Somewhere along the way, Whaler discovered that you can’t build big boats the same way you build smaller boats, even if the smaller vessels are famous for strength and being unsinkable. The 34 Defiance uses all AME 1000 vinylester resins, knitted biaxial fiberglass and Armorcoat gelcoats. Perhaps the greatest construction difference involves the way Whaler now bonds the liner to the hull between each stringer with an adhesive putty called Plexus. This bonding prevents the weight of the engines and liner from compressing the famous Boston Whaler foam, ultimately making the Defiance 34 just as unsinkable as its smaller siblings.
One of the most innovative features on this 34 consists of engine-room access. Most expresses lift the deck up from the aft end using electric or hydraulic rams.

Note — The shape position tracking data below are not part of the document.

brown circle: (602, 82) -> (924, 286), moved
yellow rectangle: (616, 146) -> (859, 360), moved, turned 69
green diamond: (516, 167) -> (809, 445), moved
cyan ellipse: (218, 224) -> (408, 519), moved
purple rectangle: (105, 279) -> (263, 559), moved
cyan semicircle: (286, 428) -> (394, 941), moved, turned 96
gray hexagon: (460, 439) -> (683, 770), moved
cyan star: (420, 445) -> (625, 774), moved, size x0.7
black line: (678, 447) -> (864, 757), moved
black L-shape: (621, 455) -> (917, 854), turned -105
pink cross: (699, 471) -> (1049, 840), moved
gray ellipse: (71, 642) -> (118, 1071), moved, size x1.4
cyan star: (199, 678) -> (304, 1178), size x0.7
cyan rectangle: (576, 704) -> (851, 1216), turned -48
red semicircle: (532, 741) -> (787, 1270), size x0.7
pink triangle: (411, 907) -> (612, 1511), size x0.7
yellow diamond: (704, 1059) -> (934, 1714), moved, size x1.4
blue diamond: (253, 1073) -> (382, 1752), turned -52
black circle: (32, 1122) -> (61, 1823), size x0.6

However, as Boston Whaler’s director of product development, Scott Wood says, “that limits your headroom on the forward end while making it virtually impossible for the helmsman to drive with the hatch open or for anyone to go below to get parts.” Whaler’s solution rolls the entire deck aft, keeping it level. This not only provides headroom throughout the compartment but also allows access to both the cabin and helm with the engine compartments completely open.

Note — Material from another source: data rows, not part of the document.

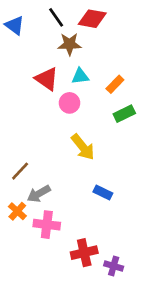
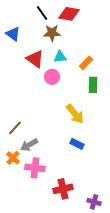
blue triangle: (15, 25) -> (13, 34), moved
green rectangle: (124, 114) -> (93, 85), turned -63
yellow arrow: (83, 147) -> (75, 114), moved
purple cross: (114, 266) -> (94, 202), moved

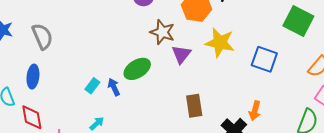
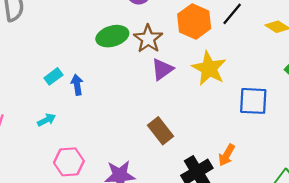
blue square: (264, 59) -> (253, 101), turned -32
green ellipse: (137, 69) -> (112, 36), moved
brown rectangle: (194, 106) -> (161, 131), turned -45

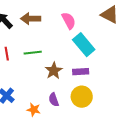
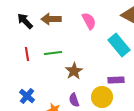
cyan rectangle: (84, 45) -> (119, 45), moved
purple rectangle: (81, 72) -> (116, 80), moved

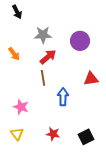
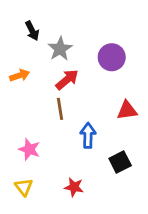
black arrow: (17, 12) -> (32, 31), moved
gray star: (43, 35) -> (60, 49), turned -30
orange arrow: (14, 54) -> (20, 75), turned -72
black square: (86, 137) -> (120, 162), moved

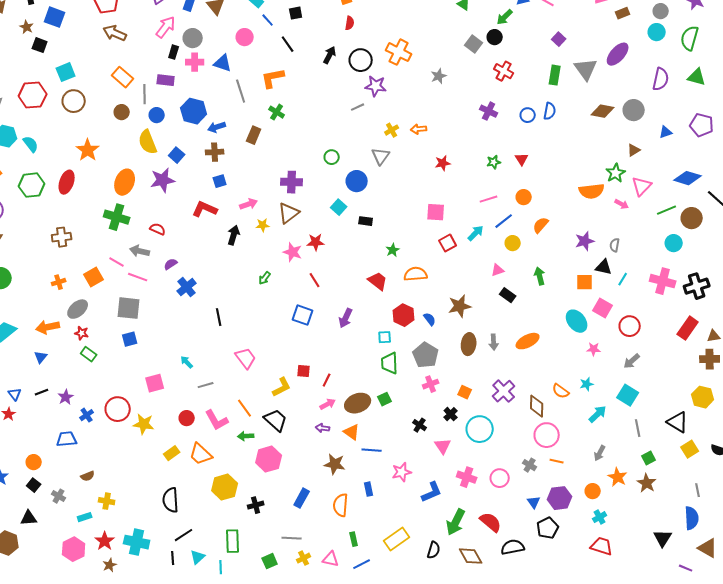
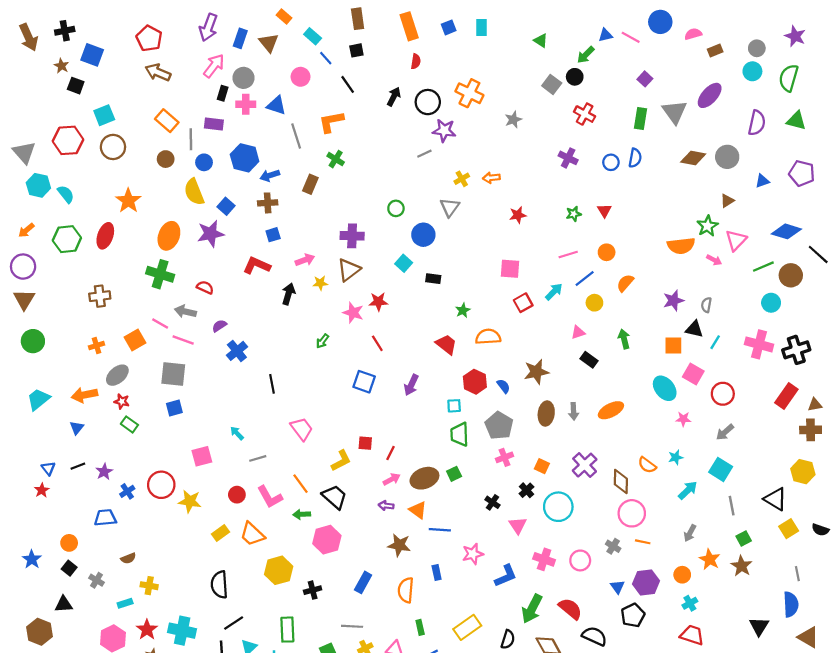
black semicircle: (513, 547) -> (594, 636), turned 35

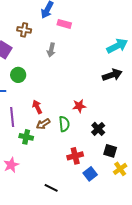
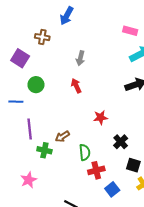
pink rectangle: (64, 24) -> (130, 31), moved
gray arrow: (51, 50) -> (80, 58), moved
red arrow: (37, 107) -> (76, 86), moved
green semicircle: (64, 124) -> (85, 152), moved

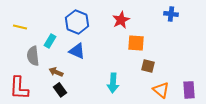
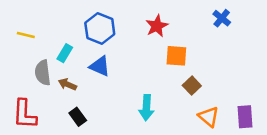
blue cross: (171, 14) -> (222, 18), turned 32
brown square: (148, 66) -> (192, 86), turned 32
brown arrow: (56, 72) -> (67, 84), moved

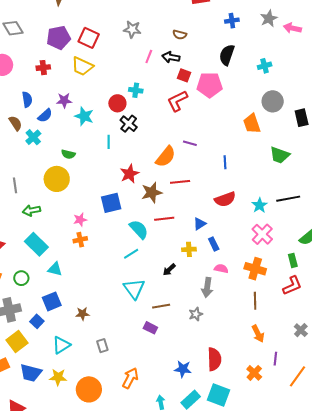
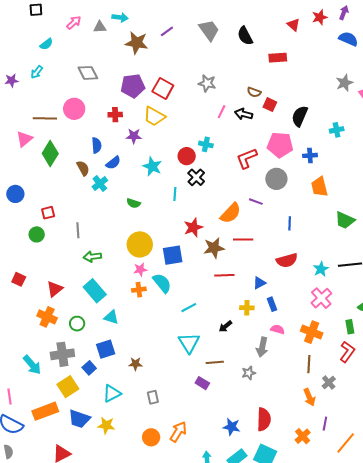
blue cross: (232, 21) -> (310, 155), moved
red square: (184, 75) -> (270, 105), moved
purple star: (64, 100) -> (134, 136), moved
gray circle: (273, 101) -> (276, 179), moved
yellow circle: (57, 179) -> (140, 244), moved
cyan semicircle: (139, 229) -> (162, 283), moved
red L-shape: (292, 286) -> (347, 352), turned -35
gray cross: (301, 330) -> (329, 383), moved
orange circle: (89, 389) -> (151, 437), moved, size x0.7

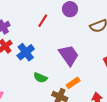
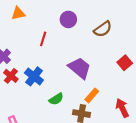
green semicircle: (40, 78) -> (56, 99), turned -40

It may not be sexy or a “hit-you-between-the-eyes” marketing tool, but another notable aspect of the Defiance can be found at the transom. Boston Whaler adopted Von Widmann Designs’ EcoSound exhaust system. It exhausts through one set of ports (above the waterline) at slow speed and another (below the waterline) at cruising speed. The system – an Innovation Award finalist two years ago at IMTEC, where it was introduced – has proved to be one of the quietest and cleanest exhausts available today. It also reduces engine exhaust back pressure to almost zero, improving performance and engine longevity.
In the cockpit, pods at the forward end contain an insulated cooler to port, a freezer to starboard and a rigging station outboard of that. Both pods sport aft-facing seats so the crew can mind the trolling pattern in comfort. You’ll also find plenty of rod storage around the cockpit, with three rod holders in each gunwale, space for three more under each gunwale, as well as five rocket launchers along the hard top.
The centerline helm provides plenty of space for flush-mounting electronics and a clear view of the magnetic compass. A comfortable helm seat that can be height-adjusted also has a shock absorber built in. Mirror-image settees to port and starboard on the bridge deck seat two or three passengers per side, and each has a seat back at the aft end as well as copious storage inside.
Down below, Whaler uses a teak-and-holly sole to complement its cabinetry made from maple, a wood you rarely find aboard boats. It’s darker than the commonly used ash and much lighter than teak. It’s a nice change. A dinette converts into a small double berth and the huge athwartship queen berth in the forepeak will fit most NBA pros.
Lots of attention has been paid to the details. There’s even a hanging locker right as you descend the salon stairs you can hang your wet foul-weather gear so as not to drip all over the cabin.